Hello, Amit!
> I think it is rather less likely or not possible in a parallel apply
> case because such conflicting updates (updates on the same tuple)
> should be serialized at the publisher itself. So one of the updates
> will be after the commit that has the second update.
Glad to hear! But anyway, such logic looks very fragile to me.
> I haven't tried the test based on your description of the general
> problem with DirtySnapshot scan. In case of logical replication, we
> will LOG update_missing type of conflict and the user may need to take
> some manual action based on that.
Current it is just DEBUG1, so it will be probably missed by the user.
> * XXX should this be promoted to ereport(LOG) perhaps?
> */
> elog(DEBUG1,
> "logical replication did not find row to be updated "

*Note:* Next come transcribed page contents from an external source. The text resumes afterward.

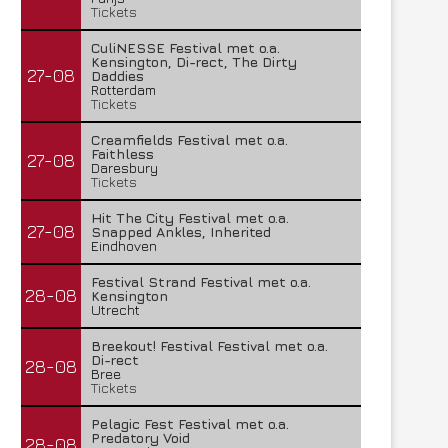
Tickets
CuliNESSE Festival met o.a.
Kensington, Di-rect, The Dirty
27-08
Daddies
Rotterdam
Tickets
Creamfields Festival met o.a.
Faithless
27-08
Daresbury
Tickets
Hit The City Festival met o.a.
27-08
Snapped Ankles, Inherited
Eindhoven
Festival Strand Festival met o.a.
28-08
Kensington
Utrecht
Breekout! Festival Festival met o.a.
Di-rect
28-08
Bree
Tickets
Pelagic Fest Festival met o.a.
Predatory Void
28-08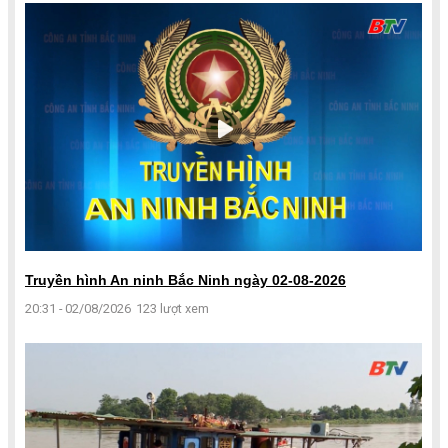
Truyền hình An ninh Bắc Ninh ngày 02-08-2026
20:31 - 02/08/2026
123 lượt xem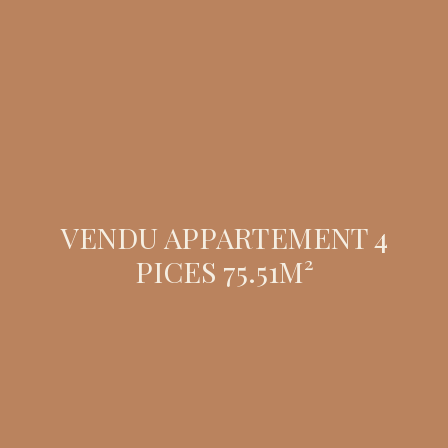
VENDU APPARTEMENT 4
PICES 75.51M²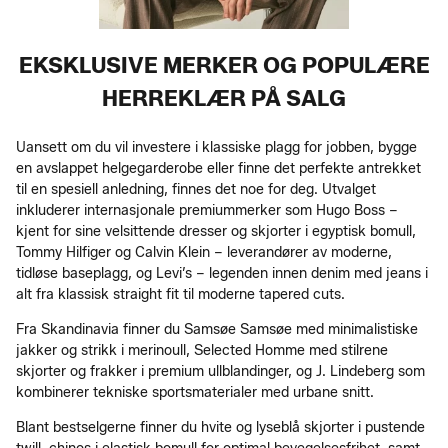
EKSKLUSIVE MERKER OG POPULÆRE
HERREKLÆR PÅ SALG
Uansett om du vil investere i klassiske plagg for jobben, bygge
en avslappet helgegarderobe eller finne det perfekte antrekket
til en spesiell anledning, finnes det noe for deg. Utvalget
inkluderer internasjonale premiummerker som Hugo Boss –
kjent for sine velsittende dresser og skjorter i egyptisk bomull,
Tommy Hilfiger og Calvin Klein – leverandører av moderne,
tidløse baseplagg, og Levi’s – legenden innen denim med jeans i
alt fra klassisk straight fit til moderne tapered cuts.
Fra Skandinavia finner du Samsøe Samsøe med minimalistiske
jakker og strikk i merinoull, Selected Homme med stilrene
skjorter og frakker i premium ullblandinger, og J. Lindeberg som
kombinerer tekniske sportsmaterialer med urbane snitt.
Blant bestselgerne finner du hvite og lyseblå skjorter i pustende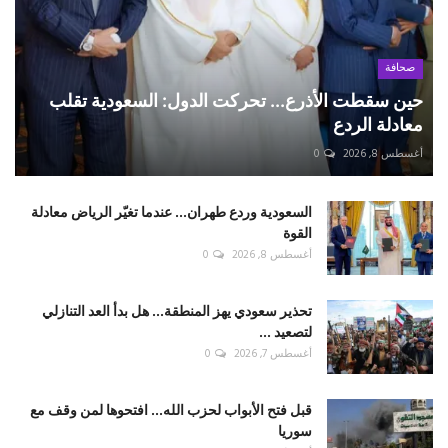
صحافة
حين سقطت الأذرع... تحركت الدول: السعودية تقلب
معادلة الردع
أغسطس 8, 2026
0
السعودية وردع طهران... عندما تغيّر الرياض معادلة
القوة
أغسطس 8, 2026
0
تحذير سعودي يهز المنطقة... هل بدأ العد التنازلي
لتصعيد ...
أغسطس 7, 2026
0
قبل فتح الأبواب لحزب الله... افتحوها لمن وقف مع
سوريا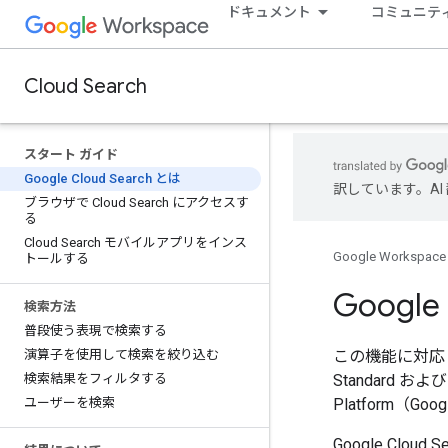
ドキュメント
コミュニテ
Cloud Search
スタート ガイド
Google Cloud Search とは
訳しています。A
ブラウザで Cloud Search にアクセスす
る
Cloud Search モバイルアプリをインス
Google Workspace
トールする
Google
検索方法
普段使う表現で検索する
演算子を使用して検索を絞り込む
​この機能に対応してい
検索結果をフィルタする
Standard および E
ユーザーを検索
Platform（
Google C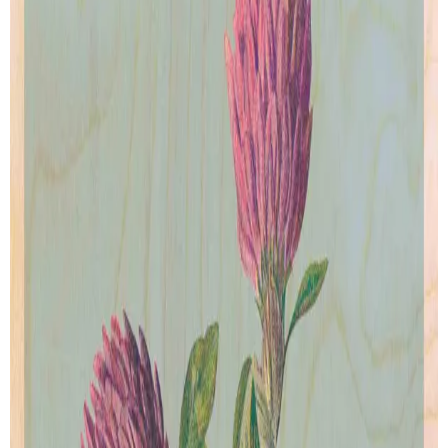
Hyacinth
Yellow Iris
de
ANTIQUE BOTANIQUE
de
ANTIQUE BOTANIQUE
Artprint
Artprint
dès € 5.00
dès € 5.00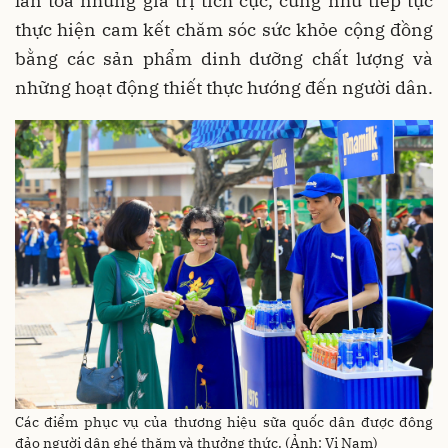
lan tỏa những giá trị tích cực, cũng như tiếp tục
thực hiện cam kết chăm sóc sức khỏe cộng đồng
bằng các sản phẩm dinh dưỡng chất lượng và
những hoạt động thiết thực hướng đến người dân.
Các điểm phục vụ của thương hiệu sữa quốc dân được đông
đảo người dân ghé thăm và thưởng thức. (Ảnh: Vi Nam)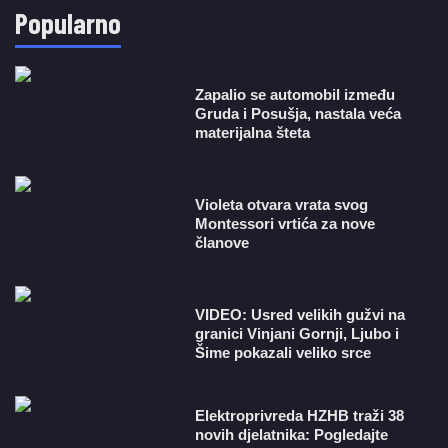
Popularno
Zapalio se automobil između
Gruda i Posušja, nastala veća
materijalna šteta
Violeta otvara vrata svog
Montessori vrtića za nove
članove
VIDEO: Usred velikih gužvi na
granici Vinjani Gornji, Ljubo i
Šime pokazali veliko srce
​Elektroprivreda HZHB traži 38
novih djelatnika: Pogledajte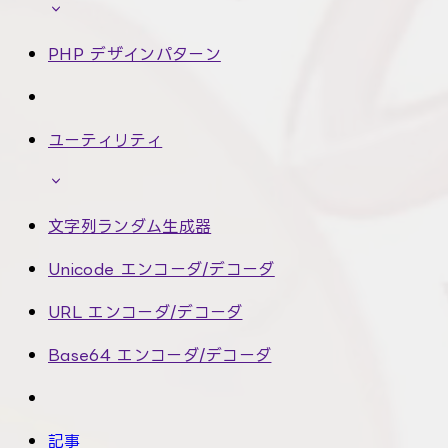
PHP デザインパターン
ユーティリティ
文字列ランダム生成器
Unicode エンコーダ/デコーダ
URL エンコーダ/デコーダ
Base64 エンコーダ/デコーダ
記事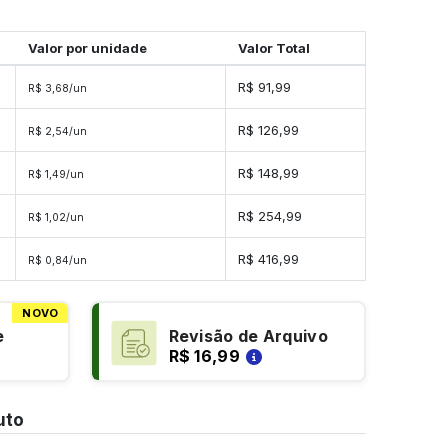
Valor por unidade
Valor Total
R$ 91,99
R$ 3,68/un
R$ 126,99
R$ 2,54/un
s
R$ 148,99
R$ 1,49/un
s
R$ 254,99
R$ 1,02/un
s
R$ 416,99
R$ 0,84/un
NOVO
e
Revisão de Arquivo
R$ 16,99
uto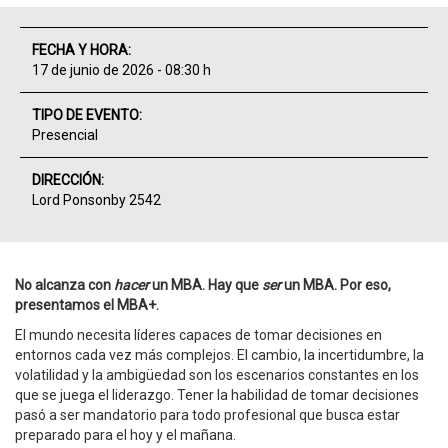
FECHA Y HORA:
17 de junio de 2026 - 08:30 h
TIPO DE EVENTO:
Presencial
DIRECCIÓN:
Lord Ponsonby 2542
No alcanza con
hacer
un MBA. Hay que
ser
un MBA. Por eso,
presentamos el MBA+.
El mundo necesita líderes capaces de tomar decisiones en
entornos cada vez más complejos. El cambio, la incertidumbre, la
volatilidad y la ambigüedad son los escenarios constantes en los
que se juega el liderazgo. Tener la habilidad de tomar decisiones
pasó a ser mandatorio para todo profesional que busca estar
preparado para el hoy y el mañana.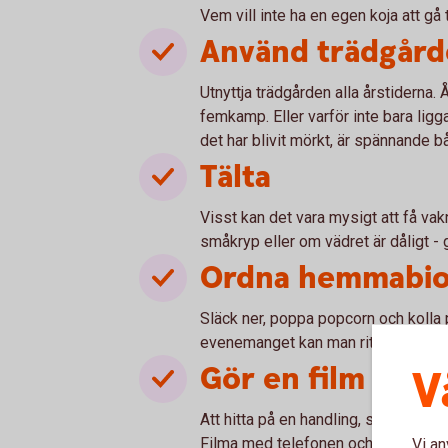
Vem vill inte ha en egen koja att gå 
Använd trädgår
Utnyttja trädgården alla årstiderna.
femkamp. Eller varför inte bara ligg
det har blivit mörkt, är spännande 
Tälta
Visst kan det vara mysigt att få vakna
småkryp eller om vädret är dåligt - g
Ordna hemmabi
Släck ner, poppa popcorn och kolla p
evenemanget kan man rita egna biobil
Gör en film
V
Att hitta på en handling, sätta rätt f
Filma med telefonen och redigera i 
Vi an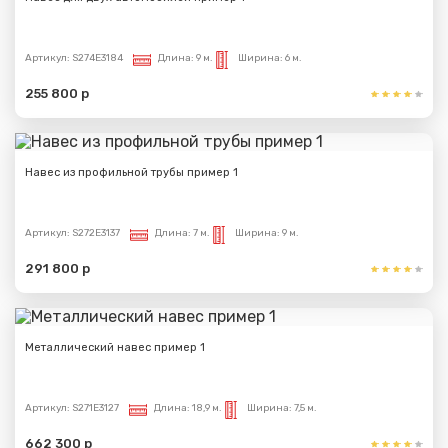
Артикул:
S274E3184
Длина:
9 м.
Ширина:
6 м.
255 800 р
Навес из профильной трубы пример 1
Артикул:
S272E3137
Длина:
7 м.
Ширина:
9 м.
291 800 р
Металлический навес пример 1
Артикул:
S271E3127
Длина:
18,9 м.
Ширина:
7,5 м.
662 300 р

> "in replication target relation \"%s\"",
> RelationGetRelationName(localrel));
> }
> I have not tried a test so I could
> be wrong as well. I am not sure we can do anything specific to logical
> replication for this but feel free to suggest if you have ideas to
> solve this problem in general or specific to logical replication.
I've implemented a solution to address the problem more generally, attached the patch (and also the link [1]).
Here's a summary of the changes:
* For each tuple skipped because it was deleted, we now accumulate the maximum xmax.
* Before the scan begins, we store the value of the latest completed transaction.
* If no tuples are found in the index, we check the max(xmax) value. If this value is newer than the latest completed transaction stored before the scan, it indicates that a tuple was deleted by another transaction after the scan started. To ensure all tuples are correctly processed we then rescan the index.